German Umlaute in String Operations

rcramer · January 29, 2022, 11:29am

Hi, I was experimenting with Importing markdown notes from dev Devonthink containing links to specific items in Devonthink.

During trying out the correct action statement for the explode action, I am recognizing String.find() and String.substr() seem to calculate the positions wrong in case of German Umlaute contained in the subset.

Please find example in the screenshot. One example $Text containing no Umlaut, second example with Umlaut. In the second example, the position is wrong.

I assume, because of the additional byte an Umlaut is needing.

Is this a bug or do I have to implement the correct calculation of myself ?

Thanks for your advice.

mwra · January 29, 2022, 1:59pm

It does look as if an umlaut character is giving an off-by-one error.
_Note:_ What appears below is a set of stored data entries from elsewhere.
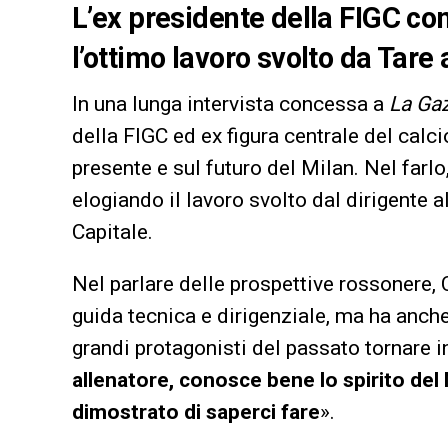
L’ex presidente della FIGC co
l’ottimo lavoro svolto da Tare 
In una lunga intervista concessa a
La Gaz
della FIGC ed ex figura centrale del calci
presente e sul futuro del Milan. Nel farl
elogiando il lavoro svolto dal dirigente 
Capitale.
Nel parlare delle prospettive rossonere, C
guida tecnica e dirigenziale, ma ha anche
grandi protagonisti del passato tornare in
allenatore, conosce bene lo spirito del 
dimostrato di saperci fare
».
To replicate your report I took these steps (test file attached at end). To test I took this string from your screen-grab:

1. [2021-03-15_Post_dysfunktionales_Team](x-devonthink-item

I made that the $Text of a note and ran this stamp on it:

$MyNumber = $Text.find("x");
$MyString = $Text.substr($MyNumber,1);

For the above string $MyNumber is 42 and $MyString is x. Now, in a new note, I laced an amended (sorry if ungrammatically!) a ‘u’ to a ‘ü’, as in:

1. [2021-03-15_Post_dysfünktionales_Team](x-devonthink-item

Re-running the stamp on the revised $Text, $MyNumber is now 43 (wrong!) and $MyString is now -. So changing one character to an accented character is causing a mis-report—from the user’s perspective—of the .find(string) string argument if the accented character comes before the .find(string) string .
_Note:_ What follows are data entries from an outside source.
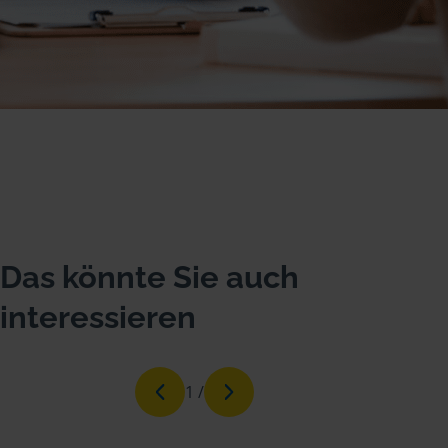
Das könnte Sie auch
interessieren
1
/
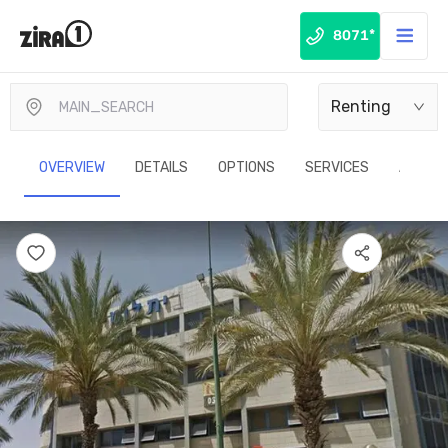
8071*
Renting
OVERVIEW
DETAILS
OPTIONS
SERVICES
ADVAN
Another check mores the accent after the searched string (again, apologies for non-grammatical usage), undoing the ‘ü’ change but altering ‘o’ to ‘ö’ later in the the string.:

1. [2021-03-15_Pöst_dysfünktionales_Team](x-devonthink-item

Re-running the stamp on the revised $Text, $MyNumber returns to 42 (correct!) and $MyString is x. The latter reinforces the observation that adding an accented character. Indeed, as in the test file, adding two accented characters before string results in a $MyNumber of 44.

See: find-string-test.tbx (84.3 KB)

Whilst, that can’t easily be fixed, we might route around it for the wider context. What custom Explode delimiter are you trying to define? Here to a simple text file might help us fellow users help you.

eastgate · January 29, 2022, 5:19pm

The problem lies in $Text.find(), which is handling Unicode incorrectly. I’ll get this fixed asap.

rcramer · January 30, 2022, 9:52am

Thanks for your analysis! For my specific case, which is very simple, I have found a solution. It is only one Umlaut, so with a simple if then else clause, everything worked.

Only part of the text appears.